Menurut ia kehadiran Kejaksaan melalui fungsi Jaksa Pengacara Negara menjadi mitra strategis bagi pemerintah daerah sehingga kerja sama ini tidak hanya sekadar formalitas administratif melainkan sebuah komitmen, koordinasi dan komunikasi secara intensif antar kedua pihak.
“Dengan adanya pertimbangan hukum yang komprehensif, setiap kebijakan dan program pembangunan diharapkan memiliki dasar hukum yang kuat serta meminimalkan potensi sengketa di kemudian hari,” katanya.
Asep menilai kerja sama ini penting dalam upaya pencegahan risiko hukum sejak dini, termasuk dalam pengamanan aset daerah, pendampingan program strategis serta penguatan prinsip kehati-hatian dalam pengambilan kebijakan.
“Seluruh perangkat daerah diharapkan dapat memanfaatkan layanan bantuan hukum dan pertimbangan hukum secara lebih optimal dan proporsional setelah ini,” ujarnya.
Kepala Kejaksaan Negeri Kabupaten Bekasi Semeru mengatakan kerja sama sebelumnya yang telah terjalin sejak Januari 2024 hingga Januari 2026 telah memberikan hasil nyata dan terukur sekaligus memberikan manfaat konkret melalui sinergi kedua instansi.
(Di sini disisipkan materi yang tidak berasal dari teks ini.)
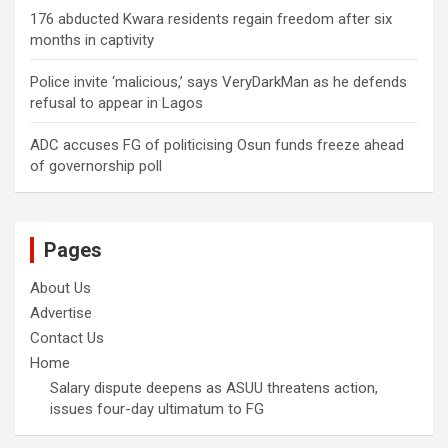
176 abducted Kwara residents regain freedom after six
months in captivity
Police invite ‘malicious,’ says VeryDarkMan as he defends
refusal to appear in Lagos
ADC accuses FG of politicising Osun funds freeze ahead
of governorship poll
Pages
About Us
Advertise
Contact Us
Home
Salary dispute deepens as ASUU threatens action,
issues four-day ultimatum to FG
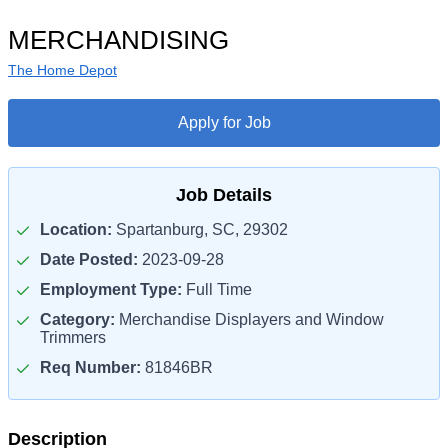
MERCHANDISING
The Home Depot
Apply for Job
Job Details
Location:
Spartanburg, SC, 29302
Date Posted:
2023-09-28
Employment Type:
Full Time
Category:
Merchandise Displayers and Window
Trimmers
Req Number:
81846BR
Description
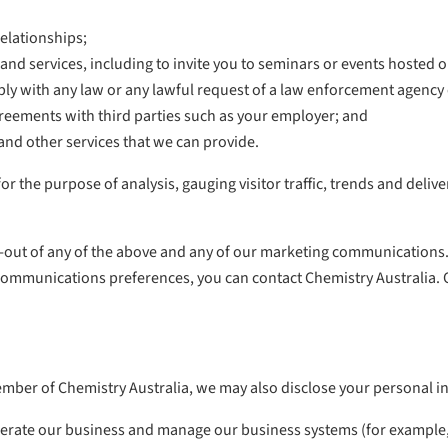
elationships;
nd services, including to invite you to seminars or events hosted 
ply with any law or any lawful request of a law enforcement agency
greements with third parties such as your employer; and
and other services that we can provide.
 the purpose of analysis, gauging visitor traffic, trends and delive
-out of any of the above and any of our marketing communications. 
mmunications preferences, you can contact Chemistry Australia. Our 
mber of Chemistry Australia, we may also disclose your personal i
 operate our business and manage our business systems (for exampl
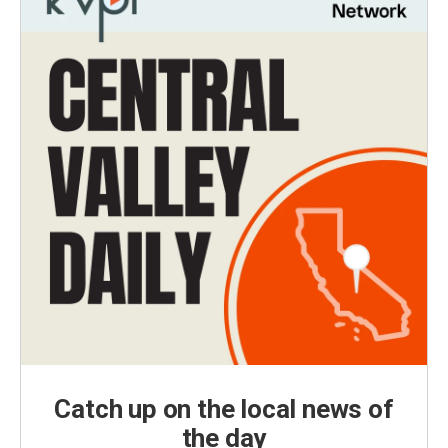
Catch up on the local news of
the day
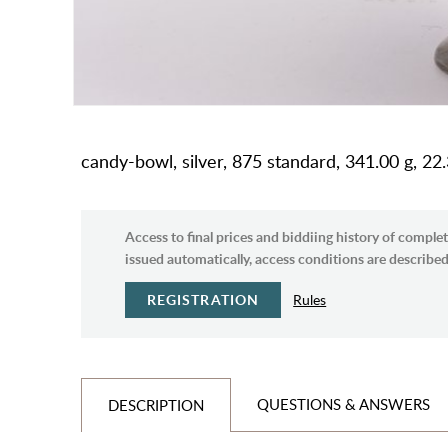
candy-bowl, silver, 875 standard, 341.00 g, 22.3
Access to final prices and biddiing history of complet
issued automatically, access conditions are described 
REGISTRATION
Rules
QUESTIONS & ANSWERS
DESCRIPTION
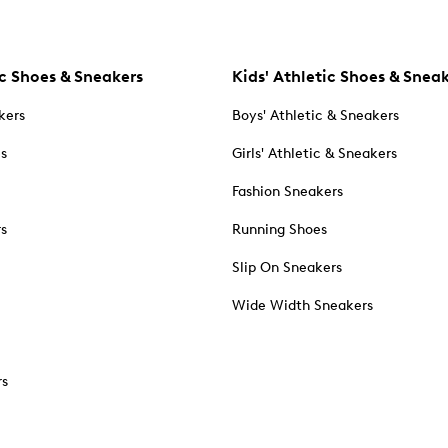
c Shoes & Sneakers
Kids' Athletic Shoes & Snea
kers
Boys' Athletic & Sneakers
es
Girls' Athletic & Sneakers
Fashion Sneakers
rs
Running Shoes
Slip On Sneakers
Wide Width Sneakers
rs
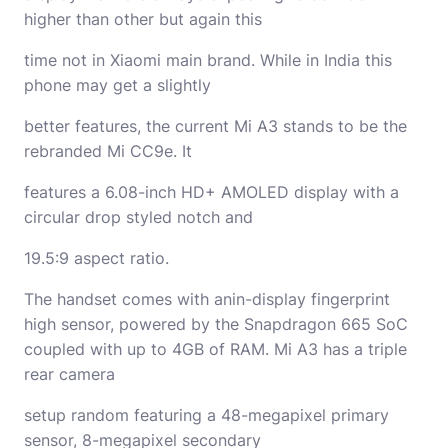
higher than other but again this
time not in Xiaomi main brand. While in India this
phone may get a slightly
better features, the current Mi A3 stands to be the
rebranded Mi CC9e. It
features a 6.08-inch HD+ AMOLED display with a
circular drop styled notch and
19.5:9 aspect ratio.
The handset comes with anin-display fingerprint
high sensor, powered by the Snapdragon 665 SoC
coupled with up to 4GB of RAM. Mi A3 has a triple
rear camera
setup random featuring a 48-megapixel primary
sensor, 8-megapixel secondary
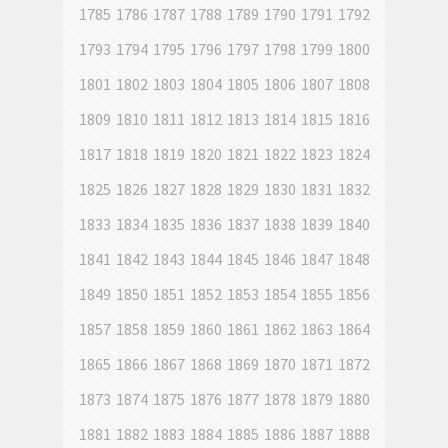
1785
1786
1787
1788
1789
1790
1791
1792
1793
1794
1795
1796
1797
1798
1799
1800
1801
1802
1803
1804
1805
1806
1807
1808
1809
1810
1811
1812
1813
1814
1815
1816
1817
1818
1819
1820
1821
1822
1823
1824
1825
1826
1827
1828
1829
1830
1831
1832
1833
1834
1835
1836
1837
1838
1839
1840
1841
1842
1843
1844
1845
1846
1847
1848
1849
1850
1851
1852
1853
1854
1855
1856
1857
1858
1859
1860
1861
1862
1863
1864
1865
1866
1867
1868
1869
1870
1871
1872
1873
1874
1875
1876
1877
1878
1879
1880
1881
1882
1883
1884
1885
1886
1887
1888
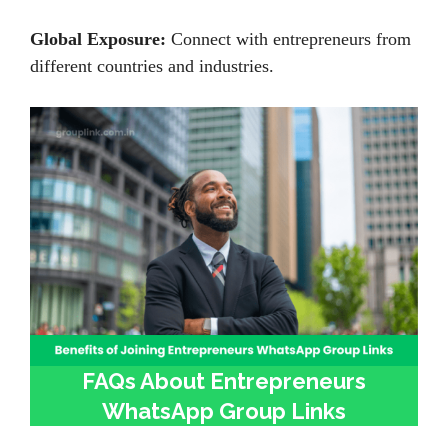
Global Exposure:
Connect with entrepreneurs from
different countries and industries.
FAQs About Entrepreneurs
WhatsApp Group Links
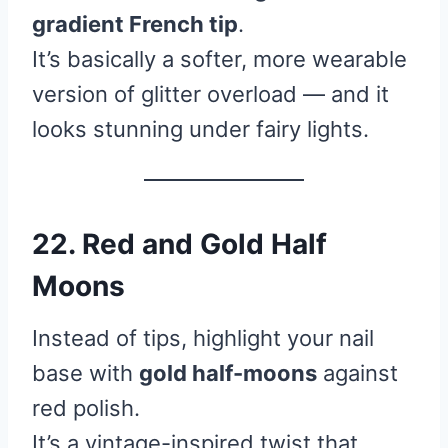
gradient French tip
.
It’s basically a softer, more wearable
version of glitter overload — and it
looks stunning under fairy lights.
22. Red and Gold Half
Moons
Instead of tips, highlight your nail
base with
gold half-moons
against
red polish.
It’s a vintage-inspired twist that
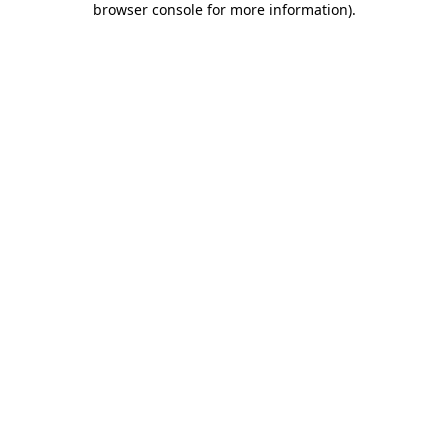
browser console for more information)
.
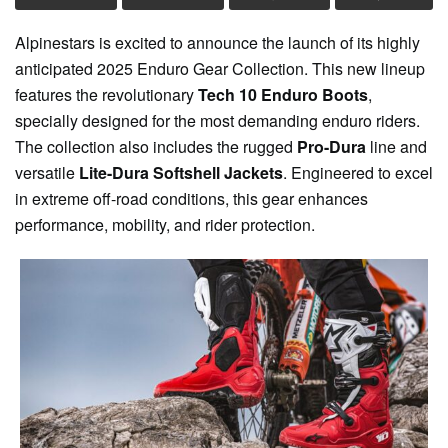
Alpinestars is excited to announce the launch of its highly
anticipated 2025 Enduro Gear Collection. This new lineup
features the revolutionary
Tech 10 Enduro Boots
,
specially designed for the most demanding enduro riders.
The collection also includes the rugged
Pro-Dura
line and
versatile
Lite-Dura Softshell Jackets
. Engineered to excel
in extreme off-road conditions, this gear enhances
performance, mobility, and rider protection.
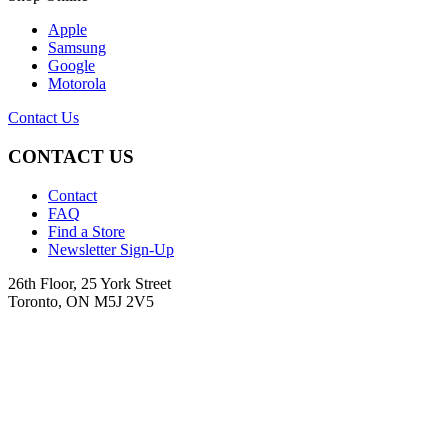
Apple
Samsung
Google
Motorola
Contact Us
CONTACT US
Contact
FAQ
Find a Store
Newsletter Sign-Up
26th Floor, 25 York Street
Toronto, ON M5J 2V5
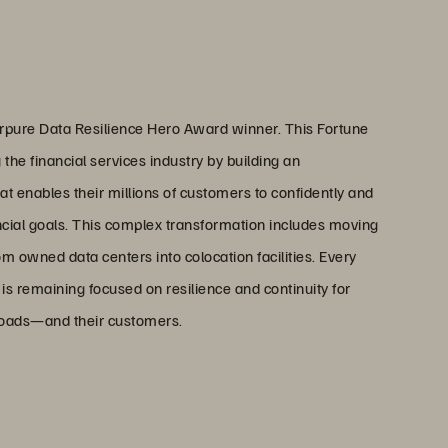
pure Data Resilience Hero Award winner. This Fortune
g the financial services industry by building an
t enables their millions of customers to confidently and
ancial goals. This complex transformation includes moving
om owned data centers into colocation facilities. Every
s remaining focused on resilience and continuity for
loads—and their customers.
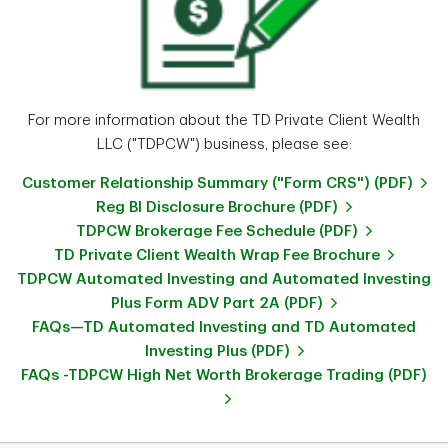
For more information about the TD Private Client Wealth
LLC ("TDPCW") business, please see:
Customer Relationship Summary ("Form CRS") (PDF)
Reg BI Disclosure Brochure (PDF)
TDPCW Brokerage Fee Schedule (PDF)
TD Private Client Wealth Wrap Fee Brochure
TDPCW Automated Investing and Automated Investing
Plus Form ADV Part 2A (PDF)
FAQs—TD Automated Investing and TD Automated
Investing Plus (PDF)
FAQs -TDPCW High Net Worth Brokerage Trading (PDF)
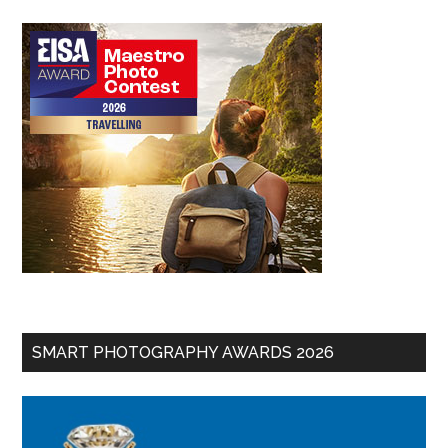
SMART PHOTOGRAPHY AWARDS 2026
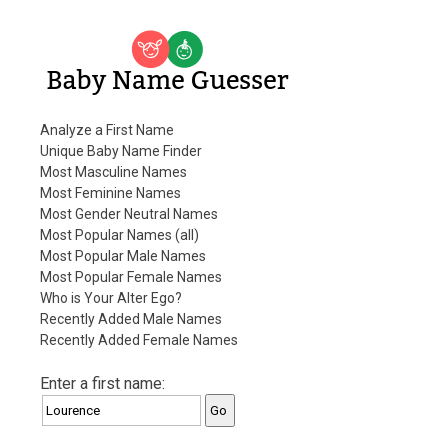
Baby Name Guesser
Analyze a First Name
Unique Baby Name Finder
Most Masculine Names
Most Feminine Names
Most Gender Neutral Names
Most Popular Names (all)
Most Popular Male Names
Most Popular Female Names
Who is Your Alter Ego?
Recently Added Male Names
Recently Added Female Names
Enter a first name:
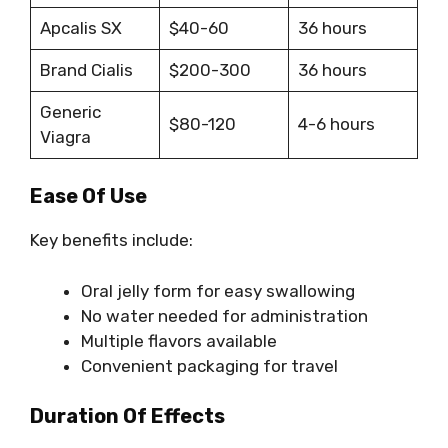
Apcalis SX
$40-60
36 hours
Brand Cialis
$200-300
36 hours
Generic
$80-120
4-6 hours
Viagra
Ease Of Use
Key benefits include:
Oral jelly form for easy swallowing
No water needed for administration
Multiple flavors available
Convenient packaging for travel
Duration Of Effects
Ia menjelaskan, pada tahun 2025 Kejaksaan Negeri Kabupaten Bekasi melalui Jaksa Pengacara Negara telah melaksanakan pendampingan hukum terhadap Pemerintah Kabupaten Bekasi sebanyak 89 kegiatan yang berasal dari sejumlah perangkat daerah.
Pendampingan tersebut mencakup berbagai sektor strategis pembangunan dan pelayanan publik guna memastikan setiap kebijakan maupun program berjalan sesuai ketentuan peraturan perundang-undangan.
Selain itu, melalui bantuan hukum non litigasi, pihaknya juga membantu memaksimalkan pendapatan daerah melalui 31 surat kuasa khusus yang dinilai potensial dengan total pengembalian keuangan daerah mencapai Rp3,9 miliar.
Pencapaian tersebut menjadi bukti konkret sinergi yang terjalin mampu memberikan kontribusi langsung terhadap penyelamatan dan pemulihan keuangan negara, sekaligus memperkuat tata kelola pemerintahan yang baik dan bersih.
Semeru berharap perpanjangan kerja sama ini mampu memperkuat koordinasi, konsultasi dan sinergi guna mendukung pembangunan daerah yang efektif, efisien, berkelanjutan serta berorientasi pada kepentingan masyarakat Kabupaten Bekasi.